Chez RSF, lorsqu’une de mes missions consistait à créer et animer des formations à la sécurité numérique, nous n’avons pas réussi à créer quelque chose de satisfaisant sur ce sujet [2]. En fait c’est même pas qu’on n’a pas réussi c’est qu’on a abandonné assez vite à coups de « oui mais c’est compliqué, je vois pas comment faire etc. ». Et pour cause, moi qui était en charge de cette mission, j’étais (et suis toujours) un contributeur ultra-standard du monde de la techno : un homme blanc, hétéro (ou se déclarant comme tel), occidental.

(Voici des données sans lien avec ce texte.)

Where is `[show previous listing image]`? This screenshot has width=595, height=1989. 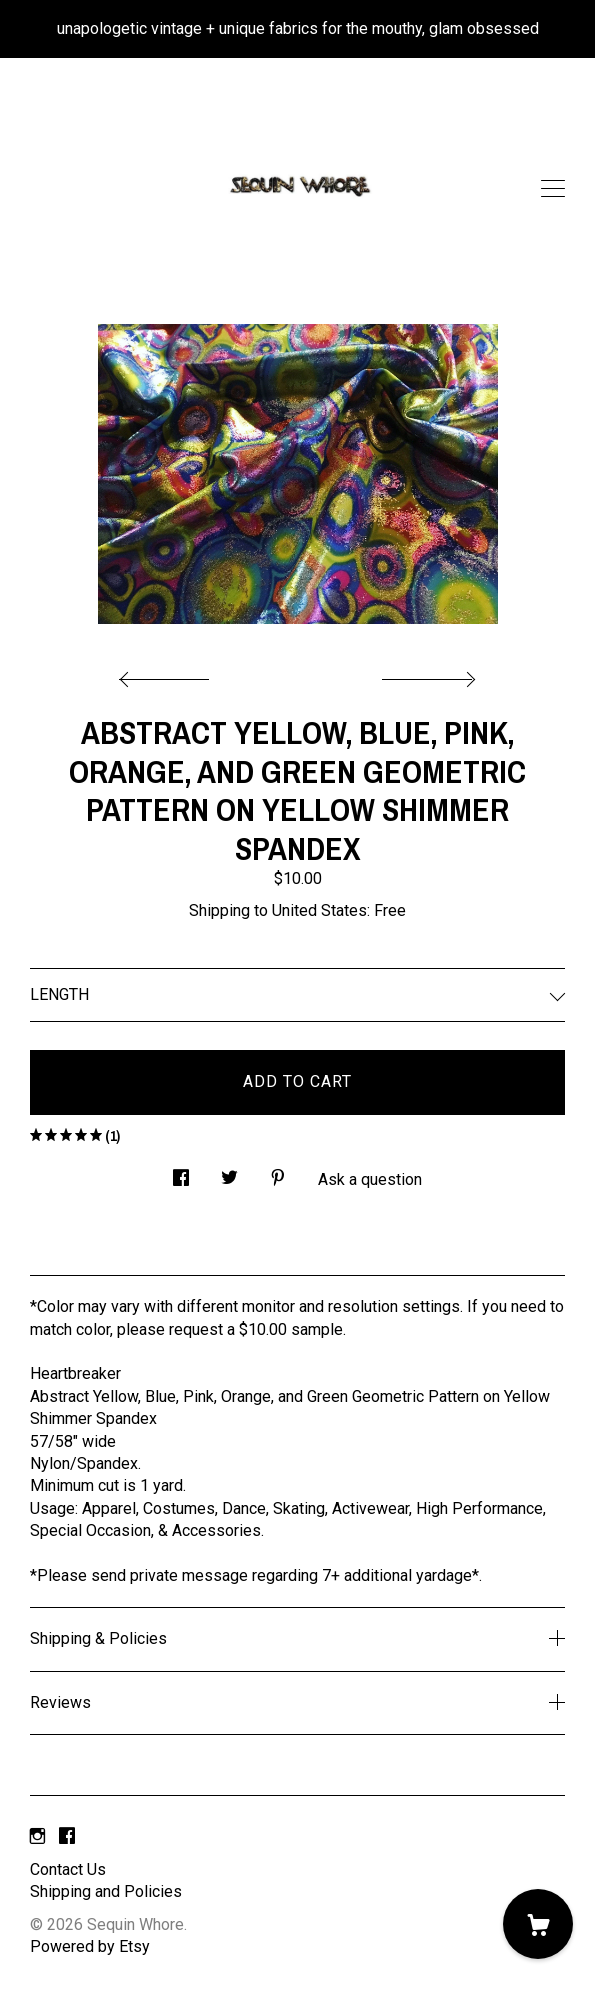 [show previous listing image] is located at coordinates (169, 674).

Zen and the art of making tech work for you

D’autres, avec qui nous discutions à l’époque ont eux bien avancé sur le sujet et réussi à créer des outils intéressants. C’est le cas de Tactical Tech qui a publié un excellent guide : Zen and the art of making tech work for you. Il répond à la question : comment faire pour publier en ligne lorsque je suis une femme en Arabie saoudite et que je revendique plus de liberté, ou homosexuel au Cameroun et que je veux quand même raconter ma vie, bref quand mon genre ou mes préférences sexuelles pour lesquelles je milite peuvent mettre ma vie en danger. Il y est question de la création de safe space en ligne ou hors ligne, de moyens de lutte contre le harcèlement, d’outils de contrôle de trolls, de prise de parole sous pseudo, de contrôle de ses infos perso, etc.

La démarche adoptée par Tactical tech est au moins aussi intéressante que le contenu et c’est probablement pour ça que leur travail est si réussi : ces tutoriels ont été écrits en collaboration avec une communauté de femmes et trans-activistes, de défenseurs des droits de l’homme et d’experts en technologie, ainsi qu’on l’apprend dès l’introduction :

This manual is a community-built resource for our growing community of women and trans* activists, human rights defenders and technologists.

Free tip for you

Toi qui travaille dans une ONG, je te donne un tip, si tu veux faire quelque chose de pertinent pour tes bénéficiaires, demande leur de quoi ils ont besoin. C’est assez simple comme idée, mais collecter l’information à la source, ça fonctionne plutôt bien. C’est un truc de journaliste parait-il.

Ce guide est publié sous licence creative commons, donc téléchargez-le, modifiez le et surtout et partagez !

  1. Ce qui, dans une bonne partie de la planète, n’est pas complètement inutile vu ce qu’on risque à se déclarer homosexuel voire à prendre la parole en public quand on est une femme.
  2. C’est aussi une question de volonté politique : RSF a resserré son action autour des journalistes professionnels et abandonné la voie qu’elle avait pris quelques années plus tôt à savoir la défense de la liberté d’information voire d’expression qui permettait de travailler avec des militants plus divers que les journalistes citoyens : écologistes, LGBT, etc. Un changement malheureux à mon sens.